Of course, after publication, one is always thinking of the material you wanted to put in, things that you might have approached differently, stylistic choices that were or were not made. The list goes on... Pat and myself hit the basic problem when Don suddenly and tragically died: should we continue or should we abandon the book in its planned form and try to resurrect it as something else?  In the end, we fell somewhere in the middle, deciding that, yes, the book would be incomplete from the original ideas that had been thrashed out, because we needed more of Don's input for that, and short of a Doris Stokes moment or two, this was not going to happen in this life. But what we had was maybe enough to justify the project. So we went with that. Three stories that elliptically reflect and refract on each other. The other issue was: time and mortality. With Don gone, the two of us not exactly spring chickens, the owld wingรจd chariot was hurrying near behind us somewhat.  Et in busking arcadia ego... (I have a rather drunken fancy that after death, crossing the bar (to borrow from Tennyson) might be turned from the sombre process of changing continuum, so to speak, if the Pilot suddenly turned round and revealed himself as my old friend, professional loon and busking partner, Jumping Jack/Earl of Mustard/Norman Norris: 'I'm the guv'nor. Whorr hor hor.' I assume the old bugger has left this level sometime back and would like to think he found a good gig beyond... ).
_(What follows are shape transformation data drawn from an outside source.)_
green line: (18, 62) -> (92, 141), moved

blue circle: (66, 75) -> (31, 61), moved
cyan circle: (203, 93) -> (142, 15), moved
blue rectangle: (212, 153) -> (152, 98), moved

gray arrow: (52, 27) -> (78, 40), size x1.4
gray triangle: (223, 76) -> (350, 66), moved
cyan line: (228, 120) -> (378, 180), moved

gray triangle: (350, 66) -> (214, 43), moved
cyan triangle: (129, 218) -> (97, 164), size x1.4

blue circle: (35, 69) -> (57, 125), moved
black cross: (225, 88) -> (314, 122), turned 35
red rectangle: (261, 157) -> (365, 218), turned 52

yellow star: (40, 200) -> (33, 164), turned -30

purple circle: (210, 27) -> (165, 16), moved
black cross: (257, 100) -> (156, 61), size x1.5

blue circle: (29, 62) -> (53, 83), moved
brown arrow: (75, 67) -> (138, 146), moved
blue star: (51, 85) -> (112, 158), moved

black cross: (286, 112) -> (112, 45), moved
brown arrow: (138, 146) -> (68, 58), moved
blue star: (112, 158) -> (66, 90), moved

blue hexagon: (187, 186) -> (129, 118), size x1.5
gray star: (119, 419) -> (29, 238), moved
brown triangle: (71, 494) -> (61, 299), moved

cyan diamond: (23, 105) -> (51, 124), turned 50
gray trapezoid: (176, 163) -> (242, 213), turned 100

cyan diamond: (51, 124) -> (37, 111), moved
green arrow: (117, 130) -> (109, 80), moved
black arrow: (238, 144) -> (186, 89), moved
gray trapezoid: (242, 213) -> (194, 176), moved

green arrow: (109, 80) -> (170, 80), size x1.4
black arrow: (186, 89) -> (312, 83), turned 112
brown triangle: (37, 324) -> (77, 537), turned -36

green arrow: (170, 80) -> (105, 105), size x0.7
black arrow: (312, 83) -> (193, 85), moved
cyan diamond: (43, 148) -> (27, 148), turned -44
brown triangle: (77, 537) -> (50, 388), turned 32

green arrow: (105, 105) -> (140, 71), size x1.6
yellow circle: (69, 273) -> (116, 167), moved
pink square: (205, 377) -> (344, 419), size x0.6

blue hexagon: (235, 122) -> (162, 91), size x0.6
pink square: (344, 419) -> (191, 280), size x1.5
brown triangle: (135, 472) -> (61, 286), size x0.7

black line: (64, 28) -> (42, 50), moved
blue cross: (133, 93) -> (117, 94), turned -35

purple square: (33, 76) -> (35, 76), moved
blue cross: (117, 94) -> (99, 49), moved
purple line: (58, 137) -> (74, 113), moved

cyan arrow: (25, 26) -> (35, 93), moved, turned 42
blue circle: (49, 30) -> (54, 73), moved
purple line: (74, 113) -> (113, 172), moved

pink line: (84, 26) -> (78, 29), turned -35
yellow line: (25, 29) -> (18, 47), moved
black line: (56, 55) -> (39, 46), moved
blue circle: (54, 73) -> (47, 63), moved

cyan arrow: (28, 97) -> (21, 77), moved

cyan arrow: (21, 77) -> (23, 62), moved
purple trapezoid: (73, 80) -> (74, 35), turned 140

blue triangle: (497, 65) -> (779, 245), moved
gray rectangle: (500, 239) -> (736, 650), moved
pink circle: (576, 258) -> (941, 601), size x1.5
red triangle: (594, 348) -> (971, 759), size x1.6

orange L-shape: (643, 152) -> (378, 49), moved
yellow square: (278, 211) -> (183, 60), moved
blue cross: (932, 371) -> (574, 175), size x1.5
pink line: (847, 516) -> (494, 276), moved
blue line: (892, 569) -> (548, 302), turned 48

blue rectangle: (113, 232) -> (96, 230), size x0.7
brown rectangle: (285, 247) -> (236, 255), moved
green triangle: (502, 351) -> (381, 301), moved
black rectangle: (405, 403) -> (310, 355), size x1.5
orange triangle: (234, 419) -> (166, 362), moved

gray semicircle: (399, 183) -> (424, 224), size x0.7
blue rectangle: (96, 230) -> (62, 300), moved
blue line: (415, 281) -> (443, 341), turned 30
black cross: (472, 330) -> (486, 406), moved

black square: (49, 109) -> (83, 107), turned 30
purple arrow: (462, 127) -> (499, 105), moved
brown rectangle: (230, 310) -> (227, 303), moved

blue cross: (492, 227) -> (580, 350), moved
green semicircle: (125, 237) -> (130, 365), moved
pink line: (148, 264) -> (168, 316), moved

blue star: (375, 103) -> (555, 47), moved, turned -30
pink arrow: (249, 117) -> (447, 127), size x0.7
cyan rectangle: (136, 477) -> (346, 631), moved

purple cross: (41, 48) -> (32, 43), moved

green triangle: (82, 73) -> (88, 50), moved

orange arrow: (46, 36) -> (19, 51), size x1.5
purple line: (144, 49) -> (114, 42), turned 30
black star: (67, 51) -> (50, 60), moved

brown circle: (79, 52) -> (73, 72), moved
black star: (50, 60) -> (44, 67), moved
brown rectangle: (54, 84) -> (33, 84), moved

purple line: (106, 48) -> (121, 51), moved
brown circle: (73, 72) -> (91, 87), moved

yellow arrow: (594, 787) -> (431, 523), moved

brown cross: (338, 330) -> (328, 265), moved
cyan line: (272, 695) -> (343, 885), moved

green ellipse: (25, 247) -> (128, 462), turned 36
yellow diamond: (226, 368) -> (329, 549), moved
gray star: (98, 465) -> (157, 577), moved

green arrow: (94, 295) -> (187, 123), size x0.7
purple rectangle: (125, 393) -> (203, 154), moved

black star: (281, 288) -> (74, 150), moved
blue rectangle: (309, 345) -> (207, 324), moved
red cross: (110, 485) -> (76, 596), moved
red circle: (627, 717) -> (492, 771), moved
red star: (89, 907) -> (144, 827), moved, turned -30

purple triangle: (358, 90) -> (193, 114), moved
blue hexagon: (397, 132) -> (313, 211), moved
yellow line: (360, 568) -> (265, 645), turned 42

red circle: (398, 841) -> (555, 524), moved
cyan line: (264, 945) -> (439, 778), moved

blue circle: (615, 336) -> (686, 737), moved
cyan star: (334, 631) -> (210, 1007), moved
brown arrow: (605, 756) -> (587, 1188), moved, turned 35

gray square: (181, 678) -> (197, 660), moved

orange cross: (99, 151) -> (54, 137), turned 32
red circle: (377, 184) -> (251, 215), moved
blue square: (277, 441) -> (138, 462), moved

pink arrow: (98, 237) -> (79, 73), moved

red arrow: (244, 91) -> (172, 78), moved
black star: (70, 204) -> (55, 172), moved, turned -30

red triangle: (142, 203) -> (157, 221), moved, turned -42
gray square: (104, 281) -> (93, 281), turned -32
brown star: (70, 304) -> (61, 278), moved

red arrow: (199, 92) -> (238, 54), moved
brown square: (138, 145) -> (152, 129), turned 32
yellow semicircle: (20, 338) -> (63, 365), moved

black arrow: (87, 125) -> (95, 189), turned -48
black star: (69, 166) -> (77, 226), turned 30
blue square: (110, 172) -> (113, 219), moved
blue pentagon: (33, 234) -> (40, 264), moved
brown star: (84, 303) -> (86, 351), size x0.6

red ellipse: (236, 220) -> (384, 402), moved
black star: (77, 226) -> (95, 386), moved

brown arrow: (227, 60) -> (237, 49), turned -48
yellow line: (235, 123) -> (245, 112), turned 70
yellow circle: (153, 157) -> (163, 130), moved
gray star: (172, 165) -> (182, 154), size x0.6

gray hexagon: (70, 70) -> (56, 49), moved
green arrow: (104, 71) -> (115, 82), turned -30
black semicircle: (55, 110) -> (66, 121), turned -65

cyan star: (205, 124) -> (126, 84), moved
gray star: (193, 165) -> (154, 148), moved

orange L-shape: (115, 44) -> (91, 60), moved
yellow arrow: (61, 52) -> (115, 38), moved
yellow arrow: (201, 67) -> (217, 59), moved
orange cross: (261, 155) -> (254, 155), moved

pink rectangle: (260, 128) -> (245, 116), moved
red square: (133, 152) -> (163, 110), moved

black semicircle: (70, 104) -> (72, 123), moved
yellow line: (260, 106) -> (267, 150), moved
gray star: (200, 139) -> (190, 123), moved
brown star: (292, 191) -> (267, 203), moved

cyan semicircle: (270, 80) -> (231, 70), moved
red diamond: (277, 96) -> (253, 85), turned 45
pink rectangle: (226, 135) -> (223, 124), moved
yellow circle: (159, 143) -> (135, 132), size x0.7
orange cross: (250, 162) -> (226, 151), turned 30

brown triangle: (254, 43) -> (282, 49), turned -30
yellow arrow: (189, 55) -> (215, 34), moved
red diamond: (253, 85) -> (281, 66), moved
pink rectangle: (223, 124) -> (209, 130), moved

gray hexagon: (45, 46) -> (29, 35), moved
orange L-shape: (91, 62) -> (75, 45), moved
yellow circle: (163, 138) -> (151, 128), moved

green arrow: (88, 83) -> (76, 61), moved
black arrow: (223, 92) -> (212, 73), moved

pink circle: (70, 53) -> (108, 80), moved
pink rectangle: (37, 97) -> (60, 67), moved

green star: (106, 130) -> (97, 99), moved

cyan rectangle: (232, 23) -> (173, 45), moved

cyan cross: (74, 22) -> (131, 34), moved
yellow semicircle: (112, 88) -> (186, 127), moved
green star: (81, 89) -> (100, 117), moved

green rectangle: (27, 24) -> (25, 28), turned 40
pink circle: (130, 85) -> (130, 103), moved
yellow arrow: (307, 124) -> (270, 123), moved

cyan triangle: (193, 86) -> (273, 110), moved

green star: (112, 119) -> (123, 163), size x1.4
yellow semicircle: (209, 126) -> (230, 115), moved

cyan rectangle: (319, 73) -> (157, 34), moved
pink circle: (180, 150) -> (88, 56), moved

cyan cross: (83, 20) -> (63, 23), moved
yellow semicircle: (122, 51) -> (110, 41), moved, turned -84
In the end, the book followed one of the literary precepts which CharlesOlson appropriated from his younger friend and fellow poet, Robert Creeley: 'FORM IS NEVER MORE THAN AN EXTENSION OF CONTENT .'.
Many years later, when asked about his famous quote, Creeley responded:
'I would now almost amend the statement to say, "Form is
what happens." It's the fact of things in the world, however
they are. So that form in that way is simply the presence of
any thing.'
.
From here...  (scroll down).

So the form of the book is created by what we had left to play with. 'Form is what happens.' Hopefully something interesting came of it.